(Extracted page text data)
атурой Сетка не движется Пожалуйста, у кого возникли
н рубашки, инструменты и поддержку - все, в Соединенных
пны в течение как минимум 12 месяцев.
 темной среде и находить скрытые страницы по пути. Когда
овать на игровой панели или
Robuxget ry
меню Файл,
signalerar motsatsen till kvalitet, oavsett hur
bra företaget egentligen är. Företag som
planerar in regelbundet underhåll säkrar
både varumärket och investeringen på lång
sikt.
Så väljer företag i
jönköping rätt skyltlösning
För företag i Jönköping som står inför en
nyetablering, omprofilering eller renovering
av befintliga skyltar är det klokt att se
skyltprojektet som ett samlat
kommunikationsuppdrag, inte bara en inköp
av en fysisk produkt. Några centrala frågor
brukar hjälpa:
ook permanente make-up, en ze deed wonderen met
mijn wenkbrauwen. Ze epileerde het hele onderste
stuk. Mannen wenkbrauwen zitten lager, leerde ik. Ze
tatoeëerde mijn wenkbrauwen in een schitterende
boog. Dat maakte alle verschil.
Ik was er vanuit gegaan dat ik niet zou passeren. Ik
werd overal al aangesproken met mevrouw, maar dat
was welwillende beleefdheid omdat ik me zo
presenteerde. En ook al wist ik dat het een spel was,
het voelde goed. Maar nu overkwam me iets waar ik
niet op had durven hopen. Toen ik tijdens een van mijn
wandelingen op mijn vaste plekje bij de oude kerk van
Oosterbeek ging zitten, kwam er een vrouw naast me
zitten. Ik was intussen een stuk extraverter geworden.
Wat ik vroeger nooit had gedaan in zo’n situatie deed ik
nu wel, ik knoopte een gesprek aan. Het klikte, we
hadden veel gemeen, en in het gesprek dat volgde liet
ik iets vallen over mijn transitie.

▸ How to complete this task
Extract the entries above verbatim.

▸ Solution
атурой Сетка не движется Пожалуйста, у кого возникли
н рубашки, инструменты и поддержку - все, в Соединенных
пны в течение как минимум 12 месяцев.
 темной среде и находить скрытые страницы по пути. Когда
овать на игровой панели или
Robuxget ry
меню Файл,
signalerar motsatsen till kvalitet, oavsett hur
bra företaget egentligen är. Företag som
planerar in regelbundet underhåll säkrar
både varumärket och investeringen på lång
sikt.
Så väljer företag i
jönköping rätt skyltlösning
För företag i Jönköping som står inför en
nyetablering, omprofilering eller renovering
av befintliga skyltar är det klokt att se
skyltprojektet som ett samlat
kommunikationsuppdrag, inte bara en inköp
av en fysisk produkt. Några centrala frågor
brukar hjälpa:
ook permanente make-up, en ze deed wonderen met
mijn wenkbrauwen. Ze epileerde het hele onderste
stuk. Mannen wenkbrauwen zitten lager, leerde ik. Ze
tatoeëerde mijn wenkbrauwen in een schitterende
boog. Dat maakte alle verschil.
Ik was er vanuit gegaan dat ik niet zou passeren. Ik
werd overal al aangesproken met mevrouw, maar dat
was welwillende beleefdheid omdat ik me zo
presenteerde. En ook al wist ik dat het een spel was,
het voelde goed. Maar nu overkwam me iets waar ik
niet op had durven hopen. Toen ik tijdens een van mijn
wandelingen op mijn vaste plekje bij de oude kerk van
Oosterbeek ging zitten, kwam er een vrouw naast me
zitten. Ik was intussen een stuk extraverter geworden.
Wat ik vroeger nooit had gedaan in zo’n situatie deed ik
nu wel, ik knoopte een gesprek aan. Het klikte, we
hadden veel gemeen, en in het gesprek dat volgde liet
ik iets vallen over mijn transitie.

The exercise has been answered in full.